Serial Saturday: Road Trip, Part 4
There was a scream from inside the diner, and Israel spun, groping for his keys as he stepped toward the Pontiac. He’d just shaken off the brass knuckles and gotten a hand into his pocket when the back of the car suddenly rose several inches as the hood dipped. He heard the sound of scraping and dimpling metal as something came up the hood and onto the roof, and he threw himself back. He cursed as he hit the ground and the car keys flew from his hand.
There was another scream, and a crash, from the diner as the thing landed on the trunk and paused. So there were at least two of them this time. He wondered if whatever was in the diner was the same as the thing that was crouching on his car. At least, he thought it was crouching. It was hard to tell with Old Ones, because the very way they stood or sat often seemed painful. It was painful to look at, anyway; just trying to perceive it in the uncertain light made him blink desperately as his mind rebelled against the impossible shape of the thing. It was heavy enough to be bowing in his trunk a bit, anyway, as it scanned the parking lot, making a weird gurgling noise.
It looked to have two legs and two arms, but as Israel watched, another limb snapped up from…somewhere, this one terminating in dozens of sharp digits that dripped some sort of viscous fluid. It came off the car in a motion that was terribly quick but also utterly without grace, and Israel saw what had caught its interest. The long-haired kid had finally managed to move, at exactly the wrong time. The Old One flickered past Israel in a way that hurt to watch, even though it was only there for a split second, chasing the kid like a hound after a rabbit. It covered the distance before he’d even fully turned to flee, and Israel saw a spray of blood, orange-brown in the light, as it hit him.

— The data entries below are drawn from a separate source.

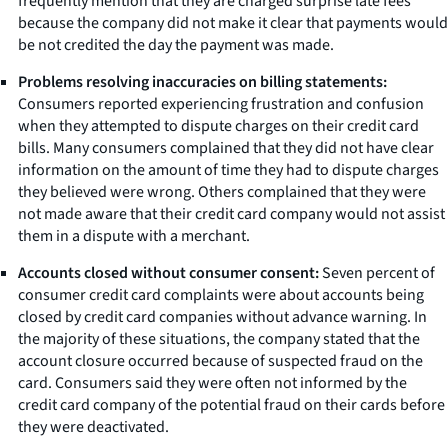
frequently mention that they are charged surprise late fees
because the company did not make it clear that payments would
be not credited the day the payment was made.
Problems resolving inaccuracies on billing statements:
Consumers reported experiencing frustration and confusion
when they attempted to dispute charges on their credit card
bills. Many consumers complained that they did not have clear
information on the amount of time they had to dispute charges
they believed were wrong. Others complained that they were
not made aware that their credit card company would not assist
them in a dispute with a merchant.
Accounts closed without consumer consent:
Seven percent of
consumer credit card complaints were about accounts being
closed by credit card companies without advance warning. In
the majority of these situations, the company stated that the
account closure occurred because of suspected fraud on the
card. Consumers said they were often not informed by the
credit card company of the potential fraud on their cards before
they were deactivated.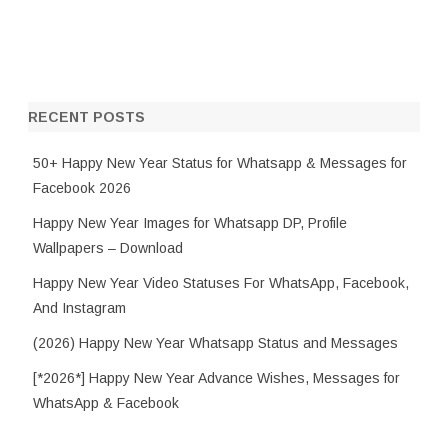
RECENT POSTS
50+ Happy New Year Status for Whatsapp & Messages for
Facebook 2026
Happy New Year Images for Whatsapp DP, Profile
Wallpapers – Download
Happy New Year Video Statuses For WhatsApp, Facebook,
And Instagram
(2026) Happy New Year Whatsapp Status and Messages
[*2026*] Happy New Year Advance Wishes, Messages for
WhatsApp & Facebook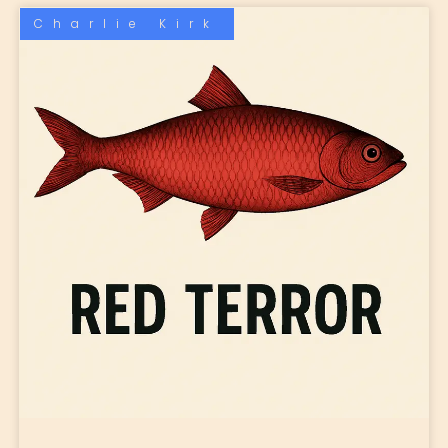
Charlie Kirk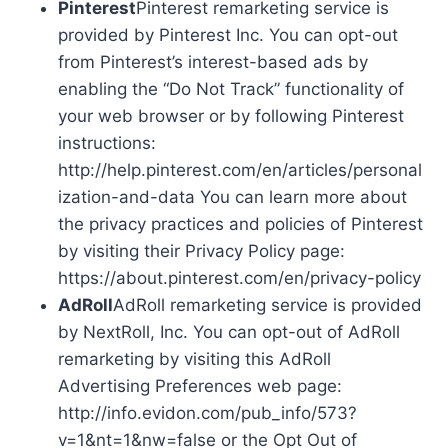
Pinterest
Pinterest remarketing service is
provided by Pinterest Inc. You can opt-out
from Pinterest’s interest-based ads by
enabling the “Do Not Track” functionality of
your web browser or by following Pinterest
instructions:
http://help.pinterest.com/en/articles/personal
ization-and-data You can learn more about
the privacy practices and policies of Pinterest
by visiting their Privacy Policy page:
https://about.pinterest.com/en/privacy-policy
AdRoll
AdRoll remarketing service is provided
by NextRoll, Inc. You can opt-out of AdRoll
remarketing by visiting this AdRoll
Advertising Preferences web page:
http://info.evidon.com/pub_info/573?
v=1&nt=1&nw=false or the Opt Out of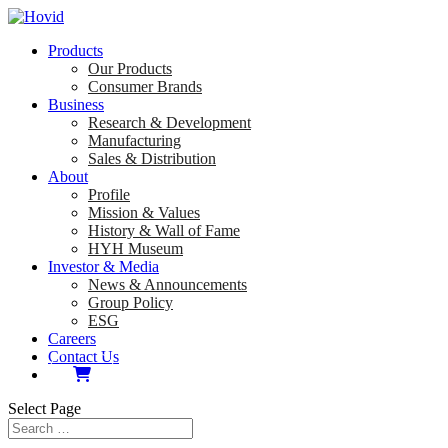
Products
Our Products
Consumer Brands
Business
Research & Development
Manufacturing
Sales & Distribution
About
Profile
Mission & Values
History & Wall of Fame
HYH Museum
Investor & Media
News & Announcements
Group Policy
ESG
Careers
Contact Us
Select Page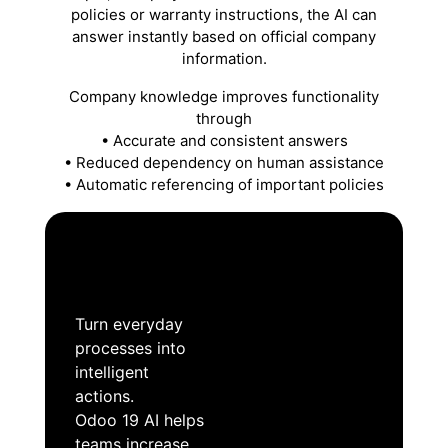
policies or warranty instructions, the AI can
answer instantly based on official company
information.
Company knowledge improves functionality
through
• Accurate and consistent answers
• Reduced dependency on human assistance
• Automatic referencing of important policies
Turn everyday
processes into
intelligent
actions.
Odoo 19 AI helps
teams increase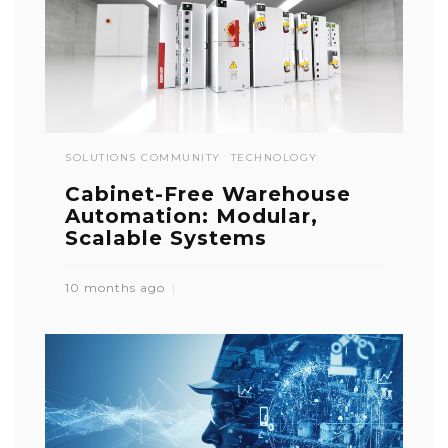
SOLUTIONS COMMUNITY
TECHNOLOGY
Cabinet-Free Warehouse
Automation: Modular,
Scalable Systems
10 months ago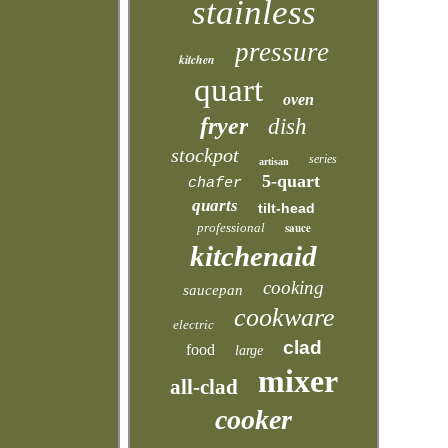
stainless
pressure
kitchen
quart
oven
fryer
dish
stockpot
series
artisan
5-quart
chafer
quarts
tilt-head
professional
sauce
kitchenaid
cooking
saucepan
cookware
electric
clad
food
large
mixer
all-clad
cooker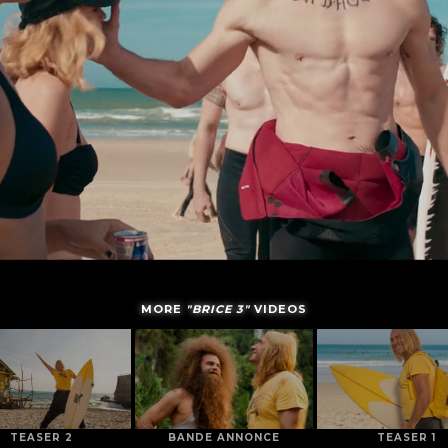
MORE
"BRICE 3"
VIDEOS
TEASER 2
BANDE ANNONCE
TEASER 1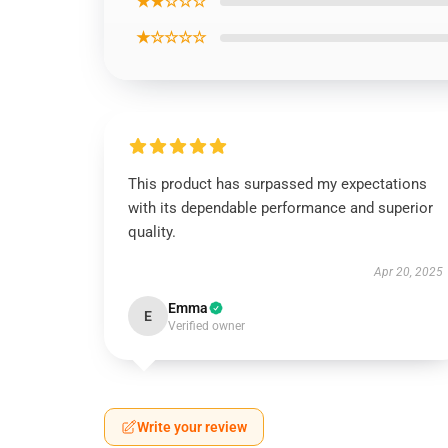
★★☆☆☆
★☆☆☆☆
This product has surpassed my expectations
with its dependable performance and superior
quality.
Apr 20, 2025
Emma
E
Verified owner
Write your review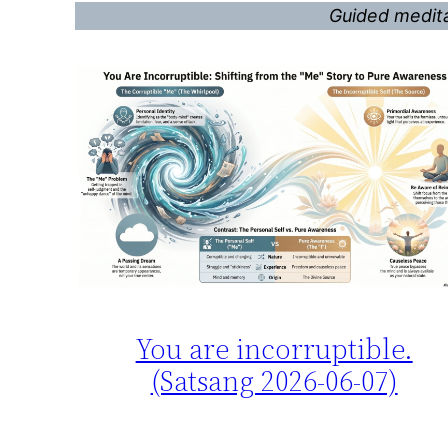
Guided medita
You are incorruptible.
(Satsang 2026-06-07)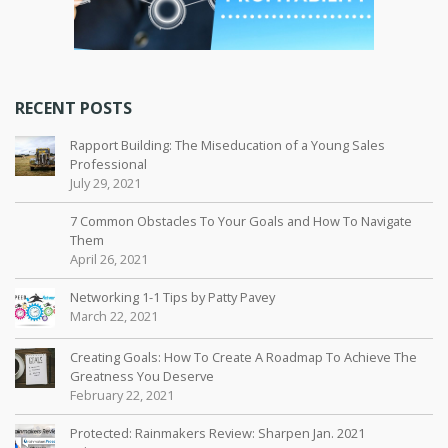
RECENT POSTS
Rapport Building: The Miseducation of a Young Sales
Professional
July 29, 2021
7 Common Obstacles To Your Goals and How To Navigate
Them
April 26, 2021
Networking 1-1 Tips by Patty Pavey
March 22, 2021
Creating Goals: How To Create A Roadmap To Achieve The
Greatness You Deserve
February 22, 2021
Protected: Rainmakers Review: Sharpen Jan. 2021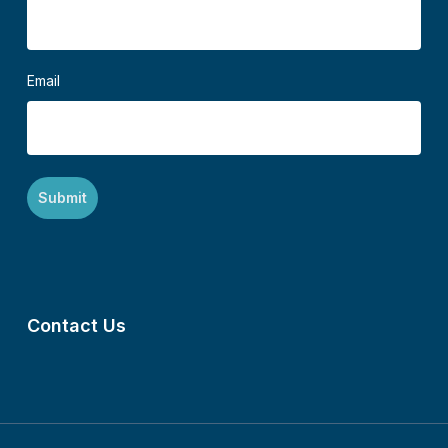
Email
Contact Us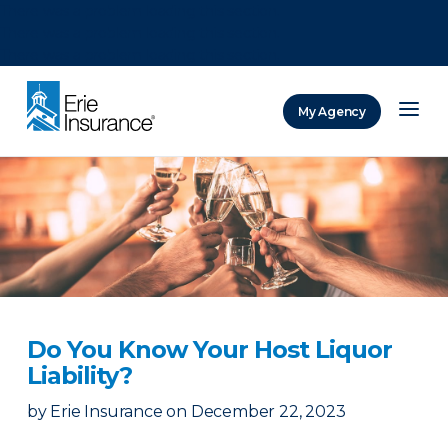
There was a problem loading this section.
There was a problem loading this section.
There was a problem loading this section.
My Agency
ERIE Insurance
Do You Know Your Host Liquor
Liability?
by
Erie Insurance
on
December 22, 2023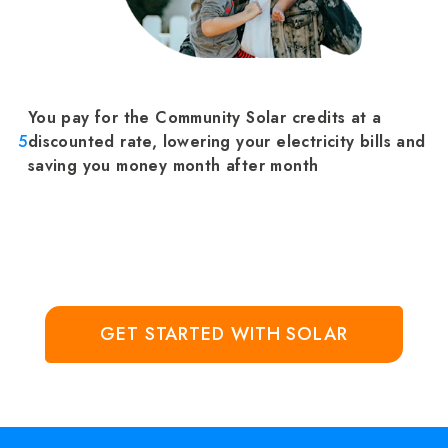
You pay for the Community Solar credits at a
5
discounted rate, lowering your electricity bills and
saving you money month after month
GET STARTED WITH SOLAR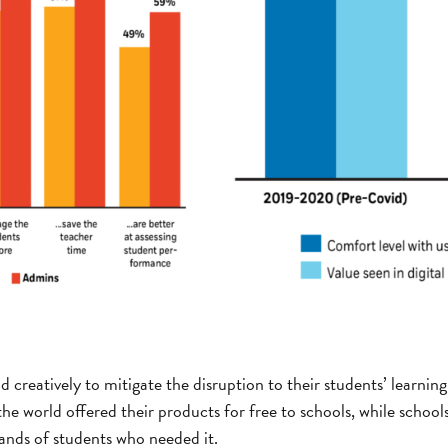
creatively to mitigate the disruption to their students’ learnin
e world offered their products for free to schools, while school
hands of students who needed it.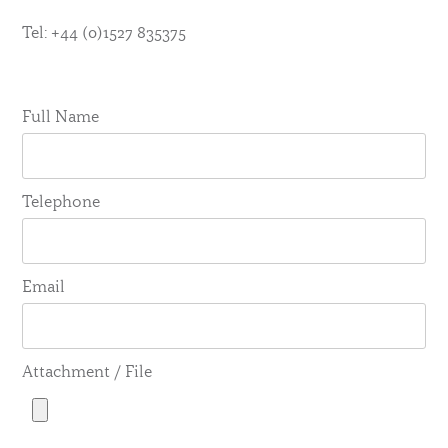
Tel: +44 (0)1527 835375
Full Name
Telephone
Email
Attachment / File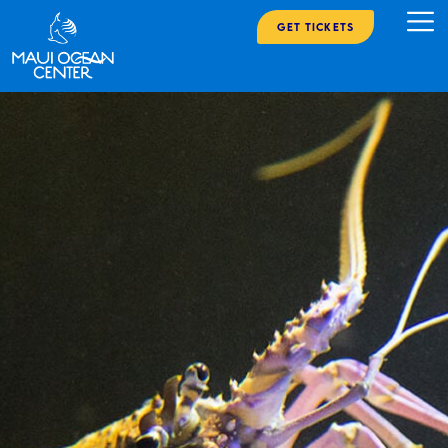
Get Tickets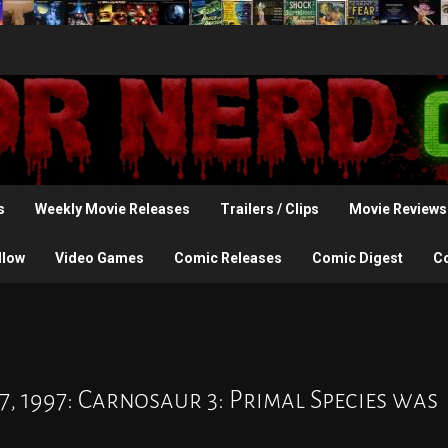
s
Weekly Movie Releases
Trailers / Clips
Movie Reviews
llow
Video Games
Comic Releases
Comic Digest
C
7, 1997: Carnosaur 3: Primal Species was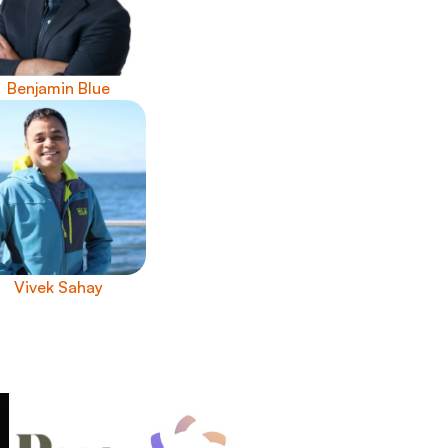
Benjamin Blue
Vivek Sahay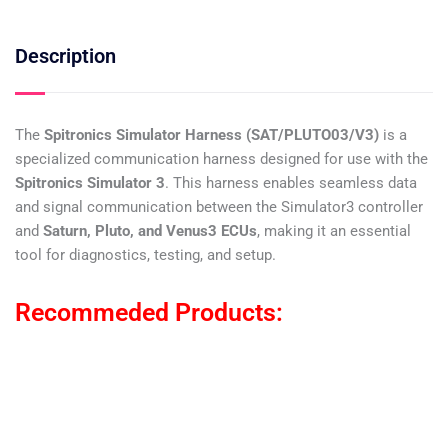
Description
The
Spitronics Simulator Harness (SAT/PLUTO03/V3)
is a
specialized communication harness designed for use with the
Spitronics Simulator 3
. This harness enables seamless data
and signal communication between the Simulator3 controller
and
Saturn, Pluto, and Venus3 ECUs
, making it an essential
tool for diagnostics, testing, and setup.
Recommeded Products: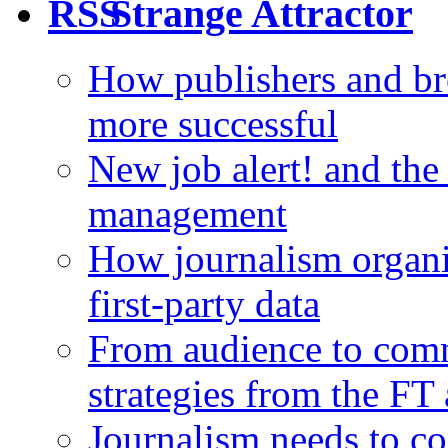
Strange Attractor
How publishers and br
more successful
New job alert! and the
management
How journalism organi
first-party data
From audience to com
strategies from the FT
Journalism needs to co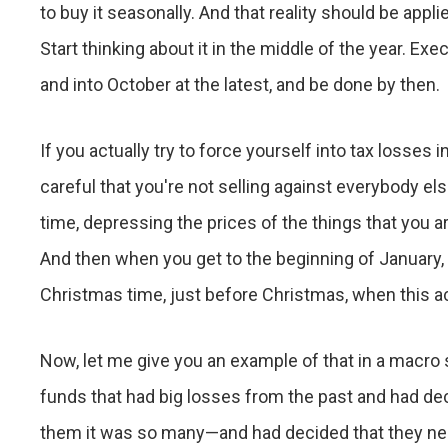
to buy it seasonally. And that reality should be appli
Start thinking about it in the middle of the year. E
and into October at the latest, and be done by then.
If you actually try to force yourself into tax losse
careful that you're not selling against everybody els
time, depressing the prices of the things that you 
And then when you get to the beginning of January, 
Christmas time, just before Christmas, when this acti
Now, let me give you an example of that in a macro 
funds that had big losses from the past and had d
them it was so many—and had decided that they need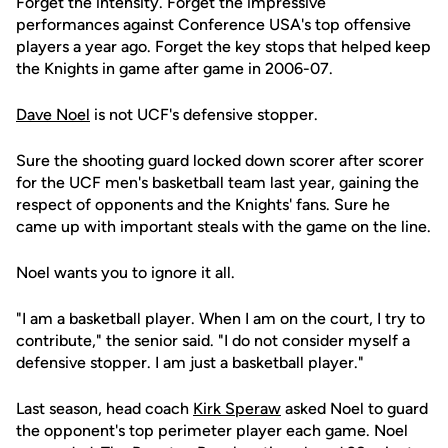
Forget the intensity. Forget the impressive
performances against Conference USA's top offensive
players a year ago. Forget the key stops that helped keep
the Knights in game after game in 2006-07.
Dave Noel
is not UCF's defensive stopper.
Sure the shooting guard locked down scorer after scorer
for the UCF men's basketball team last year, gaining the
respect of opponents and the Knights' fans. Sure he
came up with important steals with the game on the line.
Noel wants you to ignore it all.
"I am a basketball player. When I am on the court, I try to
contribute," the senior said. "I do not consider myself a
defensive stopper. I am just a basketball player."
Last season, head coach
Kirk Speraw
asked Noel to guard
the opponent's top perimeter player each game. Noel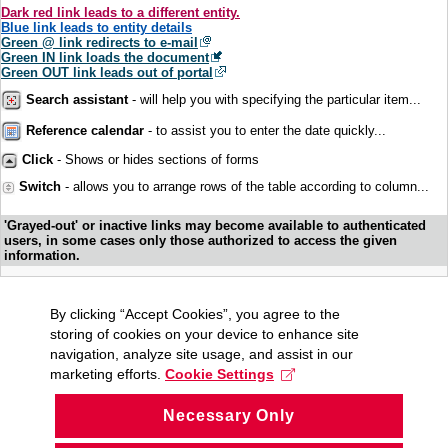
Dark red link leads to a different entity.
Blue link leads to entity details
Green @ link redirects to e-mail
Green IN link loads the document
Green OUT link leads out of portal
Search assistant
- will help you with specifying the particular item...
Reference calendar
- to assist you to enter the date quickly...
Click
- Shows or hides sections of forms
Switch
- allows you to arrange rows of the table according to column...
'Grayed-out' or inactive links may become available to authenticated
users, in some cases only those authorized to access the given
information.
By clicking “Accept Cookies”, you agree to the
storing of cookies on your device to enhance site
navigation, analyze site usage, and assist in our
marketing efforts.
Cookie Settings
Necessary Only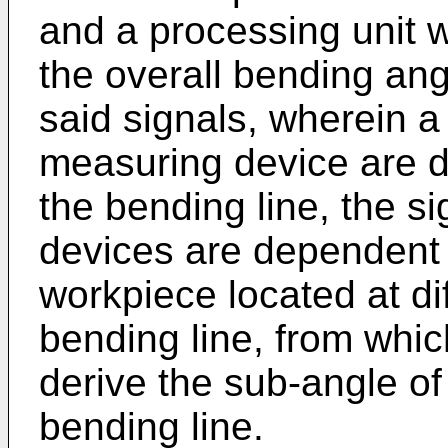
and a processing unit w
the overall bending ang
said signals, wherein a
measuring device are di
the bending line, the s
devices are dependent 
workpiece located at di
bending line, from whic
derive the sub-angle of 
bending line.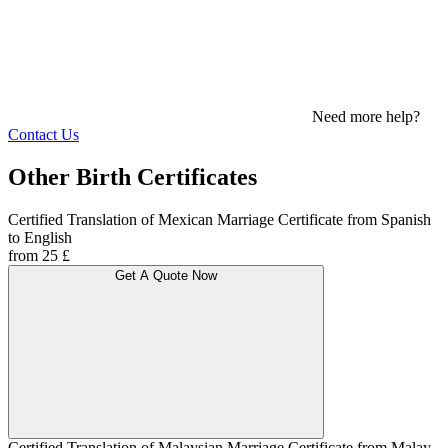
Need more help?
Contact Us
Other Birth Certificates
Certified Translation of Mexican Marriage Certificate from Spanish
to English
from 25 £
Get A Quote Now
Certified Translation of Malaysian Marriage Certificate from Malay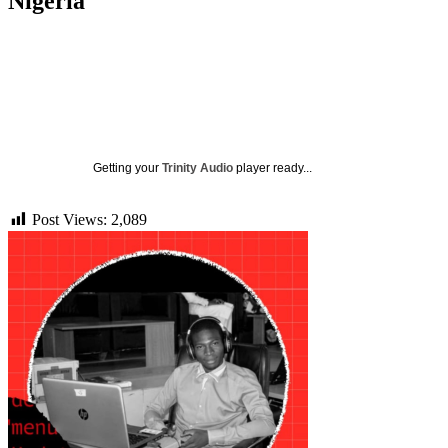
Nigeria
Getting your
Trinity Audio
player ready...
Post Views:
2,089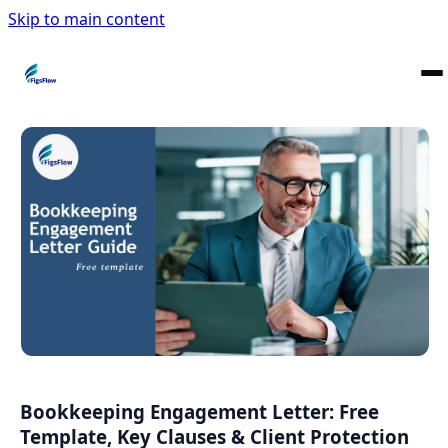
Skip to main content
Bookkeeping Engagement Letter: Free
Template, Key Clauses & Client Protection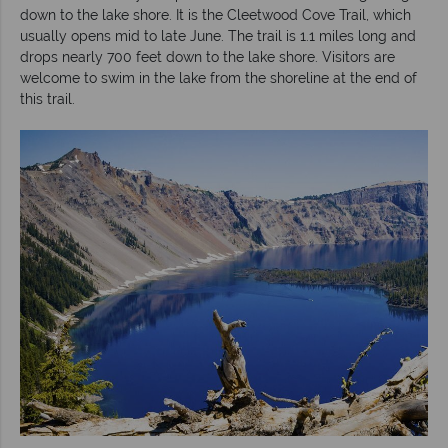
down to the lake shore. It is the Cleetwood Cove Trail, which
usually opens mid to late June. The trail is 1.1 miles long and
drops nearly 700 feet down to the lake shore. Visitors are
welcome to swim in the lake from the shoreline at the end of
this trail.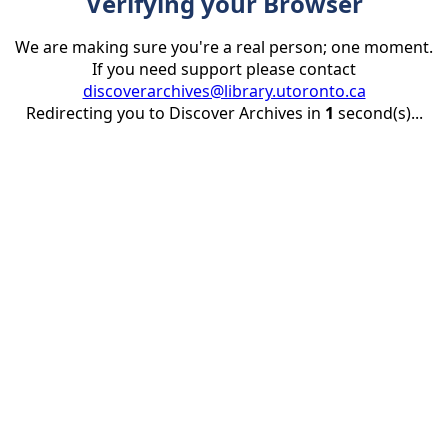
Verifying your Browser
We are making sure you're a real person; one moment.
If you need support please contact
discoverarchives@library.utoronto.ca
Redirecting you to Discover Archives in
1
second(s)...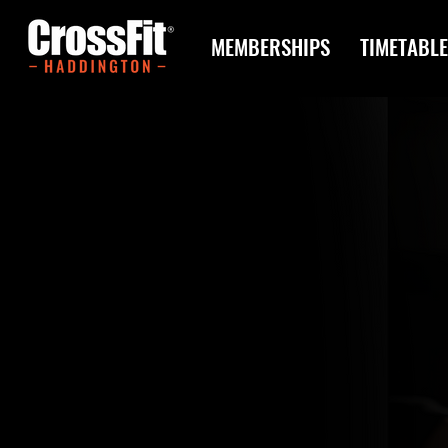
MEMBERSHIPS
TIMETABLE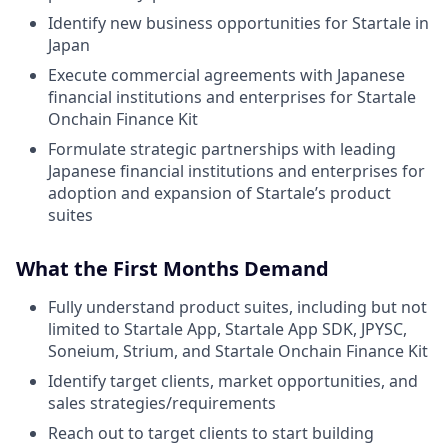
Identify new business opportunities for Startale in
Japan
Execute commercial agreements with Japanese
financial institutions and enterprises for Startale
Onchain Finance Kit
Formulate strategic partnerships with leading
Japanese financial institutions and enterprises for
adoption and expansion of Startale’s product
suites
What the First Months Demand
Fully understand product suites, including but not
limited to Startale App, Startale App SDK, JPYSC,
Soneium, Strium, and Startale Onchain Finance Kit
Identify target clients, market opportunities, and
sales strategies/requirements
Reach out to target clients to start building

It continued hacking at the body as Israel scrambled to his feet, and he realized that Bryce really had sent the Gashers.
“Give me the words, Lucien,” he said as the thing kept at it, sending blood spraying across the asphalt. More screams sounded from the diner.
“Dammit, Lucien, give me the words!” he said, backing up a step. He risked a glance down, trying to find his keys. Sometimes Lucien didn’t give him the words, and if that happened this time the gun in the car was his only hope. He didn’t know if Lucien sometimes stayed quiet at inconvenient times because he simply didn’t know what to say, or if it was just a decision he made now and again.
Sometimes he thought Lucien was crazy, actually.
He looked around for the keys again, but his head snapped up at a gurgling noise. The Gasher had finished, and Israel went still. The big guy was about ten yards off, staring, with the length of chain dangling from his hand. The Gasher seemed to be looking at him and his chain, but as Israel watched it slowly turned. One of its stubby limbs, not the one with the sharp pieces but one that could almost be called normal, extended to point at Israel. It made the gurgling noise again as blood and oily liquid dripped from its blade arm, then it spun, too fast to see.
The big guy made one short squeak of a scream before it hit him and bore him to the ground.
“Dammit, Lucien,” Israel said, stumbling back a few steps and casting around desperately.
There was a clinking noise as the tow chain went flying through the air, still wrapped tightly around a severed arm. A moment later the Gasher turned, and looked at Israel again. It was hard to tell for sure, with the light the way it was, but Israel thought it was holding a bare femur in one of its more normal hands.
“So they can do that,” Israel said weakly. A glint on the ground caught his eye, but it was just his brass knuckles. The idea of using them against the Gasher made him laugh, and he thought he saw the thing’s head cock to one side at the sound.